毎日測るなら、対応する血圧計とメーカーアプリを使ってデータ転送を自動化すると、記録の負担を減らしやすくなります。
覚えておきたいのは、「測る=カフ型血圧計」「残す=iPhone」「気付く=対応Apple Watch」という役割分担です。
スマートフォンだけですべてを済ませようとせず、それぞれの機器が得意な部分を組み合わせることで、無理なく血圧管理を続けやすくなりますよ。
よくある質問
iPhone 11より古い機種では血圧を記録できませんか?
Appleが案内している「血圧の記録」機能の必要条件は、最新バージョンのiOSを搭載したiPhone 11以降です。Appleサポート
ただし、血圧に関するデータの扱いや他社製アプリの対応条件まで一律に同じとは限りません。使いたい機能やアプリごとに対応機種を確認してください。

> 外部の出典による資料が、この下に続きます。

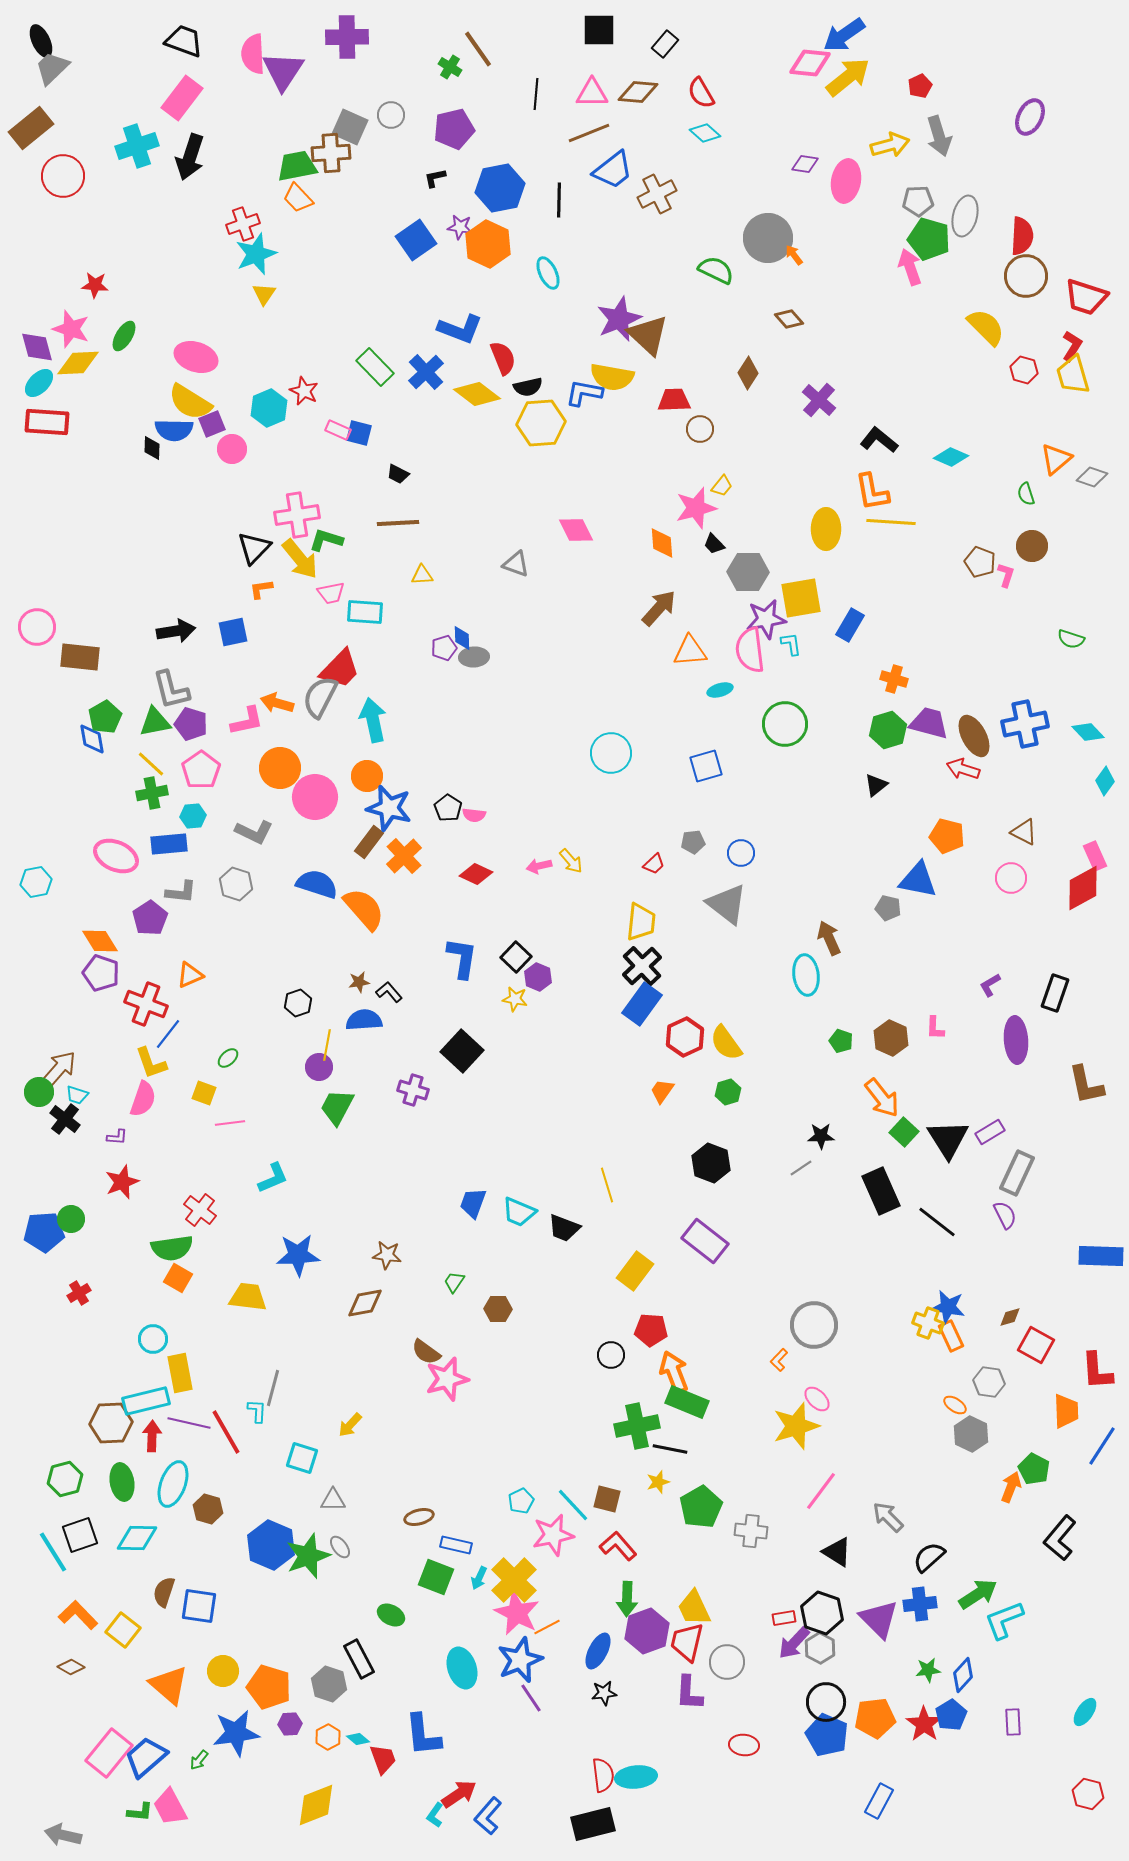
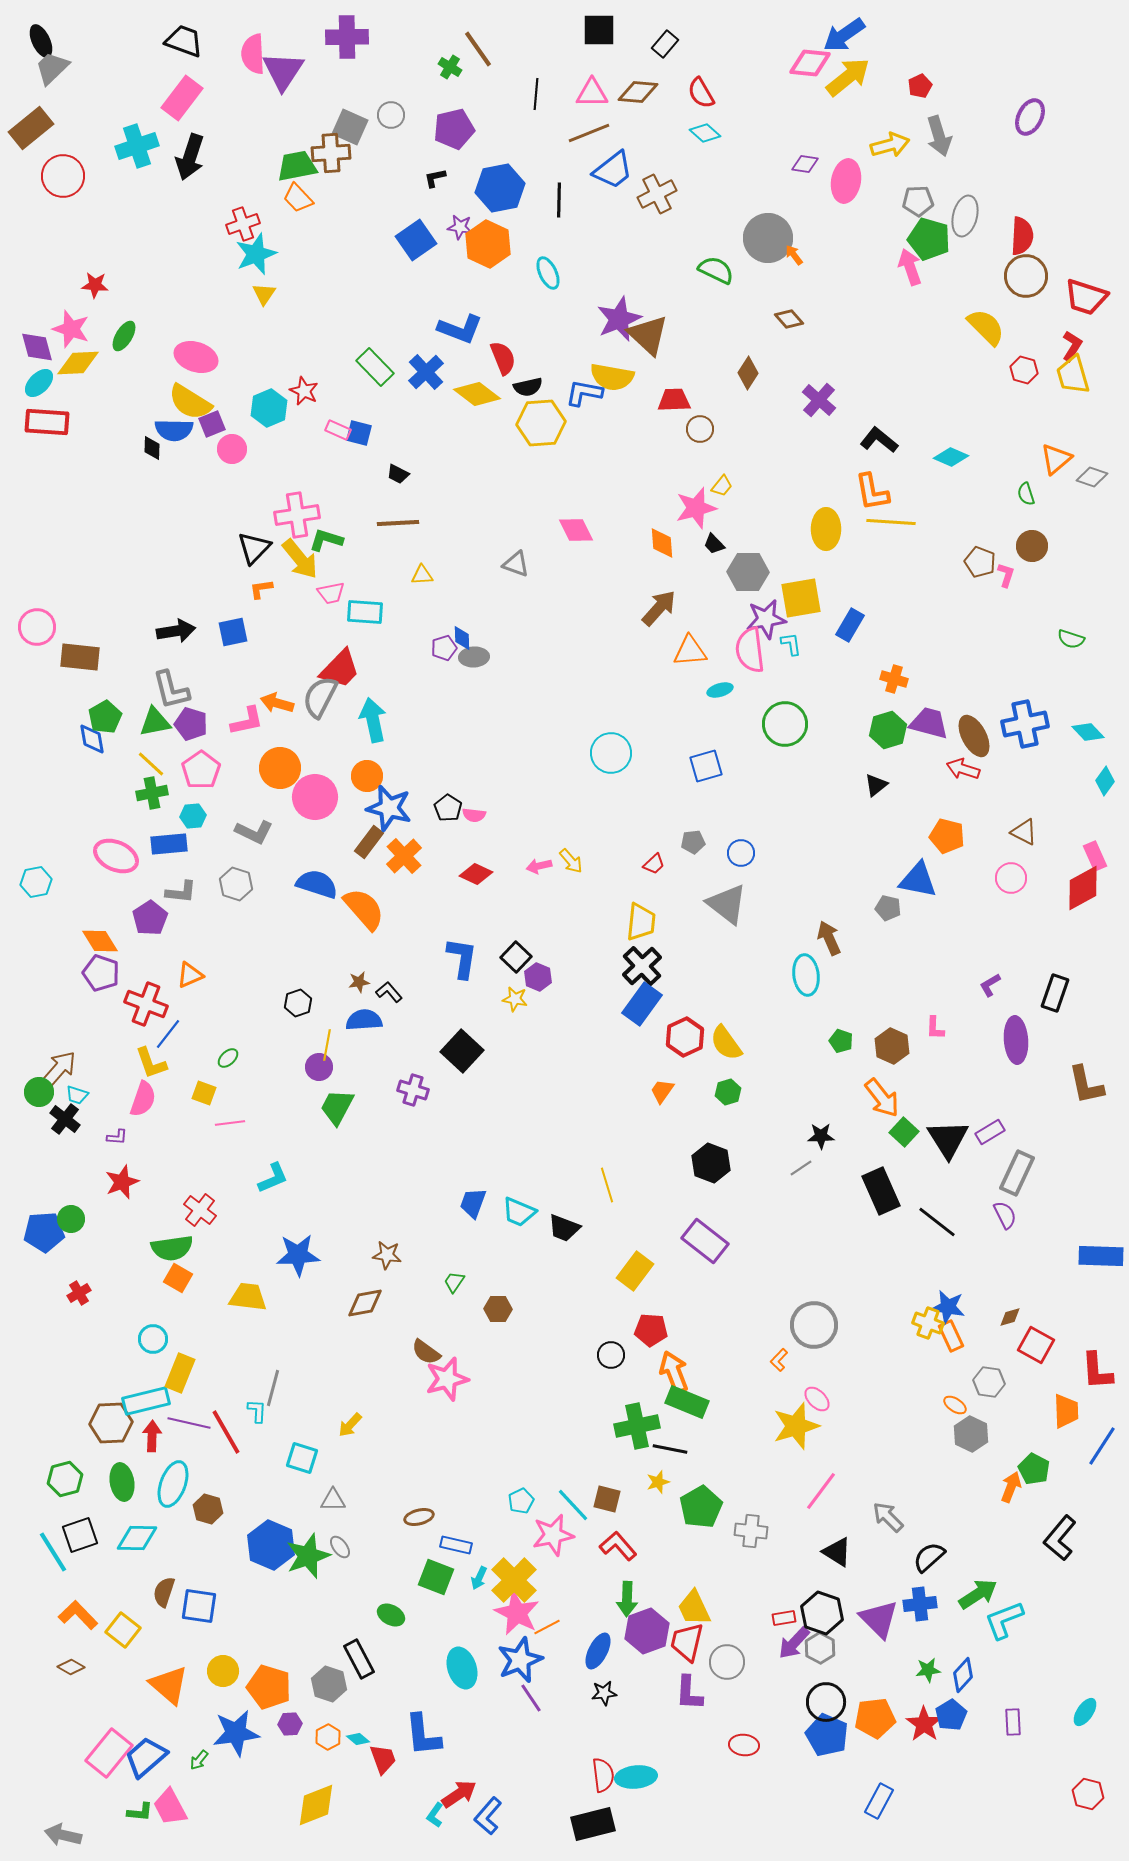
brown hexagon at (891, 1038): moved 1 px right, 8 px down
yellow rectangle at (180, 1373): rotated 33 degrees clockwise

Apple Watch Series 9なら血圧の数値を測れますか?
いいえ。Series 9以降などで利用できる高血圧パターンの通知は、収縮期・拡張期血圧を直接測定して数値を表示する機能ではありません。
30日間のデータを確認し、高血圧に関連するパターンが検出された場合に通知する機能です。実際の血圧値を確認するときはカフ型血圧計を使用します。Appleサポート
Apple Watchの高血圧パターン通知が来たらどうすればいい?
通知を受け取った場合、Appleはカフ型血圧計を使って家庭血圧を記録し、通知と測定結果について医師へ相談することを案内しています。Appleサポート+1
通知だけで高血圧と自己診断せず、実際の血圧測定と医療機関への相談につなげることが大切ですよ。